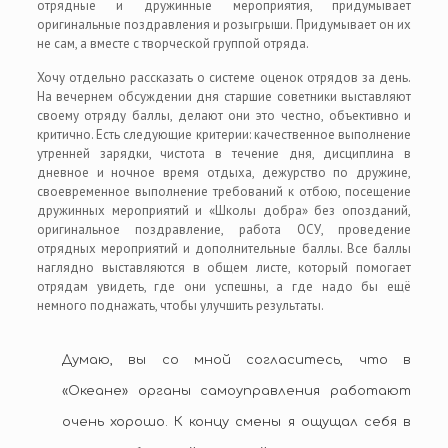
отрядные и дружинные мероприятия, придумывает
оригинальные поздравления и розыгрыши. Придумывает он их
не сам, а вместе с творческой группой отряда.
Хочу отдельно рассказать о системе оценок отрядов за день.
На вечернем обсуждении дня старшие советники выставляют
своему отряду баллы, делают они это честно, объективно и
критично. Есть следующие критерии: качественное выполнение
утренней зарядки, чистота в течение дня, дисциплина в
дневное и ночное время отдыха, дежурство по дружине,
своевременное выполнение требований к отбою, посещение
дружинных мероприятий и «Школы добра» без опозданий,
оригинальное поздравление, работа ОСУ, проведение
отрядных мероприятий и дополнительные баллы. Все баллы
наглядно выставляются в общем листе, который помогает
отрядам увидеть, где они успешны, а где надо бы ещё
немного поднажать, чтобы улучшить результаты.
Думаю, вы со мной согласитесь, что в
«Океане» органы самоуправления работают
очень хорошо. К концу смены я ощущал себя в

----

→ YOUR ASSIGNMENT
For each line in the records that holds "мероприятий", show that line as it stands.

→ ANSWER FOR THIS EXERCISE
дружинных мероприятий и «Школы добра» без опозданий,
отрядных мероприятий и дополнительные баллы. Все баллы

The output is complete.